Schulmeister gehört zu jenen für welche sich die Eurozone seit der Finanzkrise von 2008 in der Rezession befindet. In der Finanzkrise von 2008 sieht er einen wesentlichen Grund für die Dauer der Rezession der Eurozone. Außerdem kritisiert er in diesem Zuge die Umdeutung der Finanzkrise von 2008 zur Eurokrise und die Umdeutung der Eurokrise zur Staatsschuldenkrise. Die Dauer der Eurokrise liegt nach Schulmeister nicht am Euro sondern an seiner neoliberal-finanzkapitalistische Architektur. Und diese forciert eine mangelnde Nachfrage durch die Austeritätspolitik, ein bleiben der Rezession durch mangelnde Nachfrage und begrenzt die Handlungsmöglichkeiten durch des Staates durch den Fiskalpakt. [1,p.256-262]

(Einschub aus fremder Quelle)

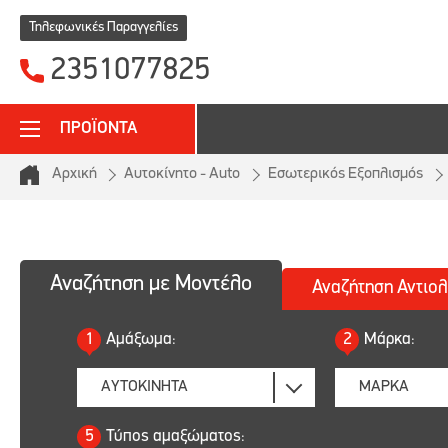
Τηλεφωνικές Παραγγελίες
2351077825
ΠΡΟΪΟΝΤΑ
Αρχική
Αυτοκίνητο - Auto
Εσωτερικός Εξοπλισμός
Αναζήτηση με Μοντέλο
Αναζήτηση
Αντιολ
1
Αμάξωμα:
2
Μάρκα:
5
Τύπος αμαξώματος:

Als zusätzlichen Grund für die Rezession der Eurozone sieht Schulmeister die Außenhandelsungleichgewichte innerhalb der Eurozone. Auf der einen Seit verortet er die Mietgliedstaaten mit Importüberschüssen die sich hauptsächlich im Süden befinden und die Mietgliedstaaten mit Exportüberschüssen. Letzteres ist hauptsächlich Deutschland dass dies nach Schulmeister durch die Politik der Lohnzurückhaltung durch Kürzung der Sozialleistungen und Verringerung der Arbeitnehmerrechte und die Abschaffung von Wechselkursen durch die Einführung des Euros erreicht hat. Die Importüberschüsse des Südens führten zu einem wirtschaftlichen Aufschwung in Deutschland. Die Konsequenzen für Deutschland sind Erwerbsarmut und offene Forderungen die nicht notwendiger weise beglichen werden können und bei einer Währungsreform entwertet werden könnten. Und die Konsequenzen für die Defizitländer sind ihre Rezession durch mangelnde Nachfrage der hiesigen Volkswirtschaften und offene Verbindlichkeiten. [1,p.228-229,232-241,259]

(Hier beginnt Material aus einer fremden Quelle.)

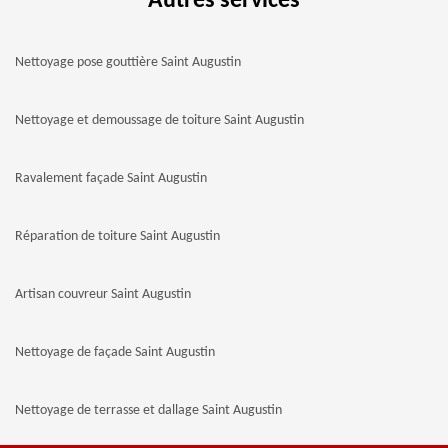
Autres services
Nettoyage pose gouttière Saint Augustin
Nettoyage et demoussage de toiture Saint Augustin
Ravalement façade Saint Augustin
Réparation de toiture Saint Augustin
Artisan couvreur Saint Augustin
Nettoyage de façade Saint Augustin
Nettoyage de terrasse et dallage Saint Augustin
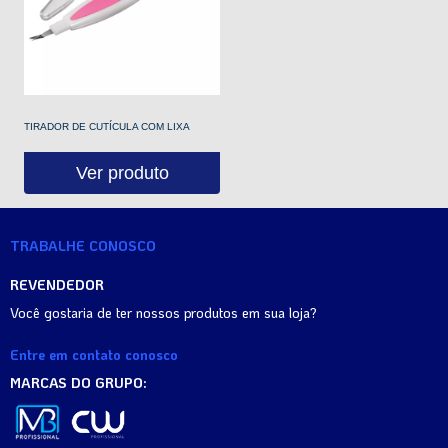
TIRADOR DE CUTÍCULA COM LIXA
Ver produto
TRABALHE CONOSCO
REVENDEDOR
Você gostaria de ter nossos produtos em sua loja?
Entre em contato conosco
MARCAS DO GRUPO:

Hinzu kommt nach Schulmeister eine Meinungsmache welche die Verhältnisse verschleiert. Griechenland zum Beispiel ist nach der medialen Berichterstattung ein hoffnungsloser Fall, weil die Sparmaßnahmen anderswo doch funktionierten. Dies stimmt aber nicht. Die Staatsausgaben sind zwischen 2008 und 2016 in Griechenland um 30,0% gesunken, in Portugal um 2,8%, in Spanien um 2,8% und in Italien um 6,2% gestiegen. Und die Sozialtransfers sind zwischen 2008 und 2014 in Griechenland um 9,6% gesunken, in Portugal um 21,5%, in Spanien um 26,9% und in Italien um 21,7% gestiegen. [1,p.224-228,228-231]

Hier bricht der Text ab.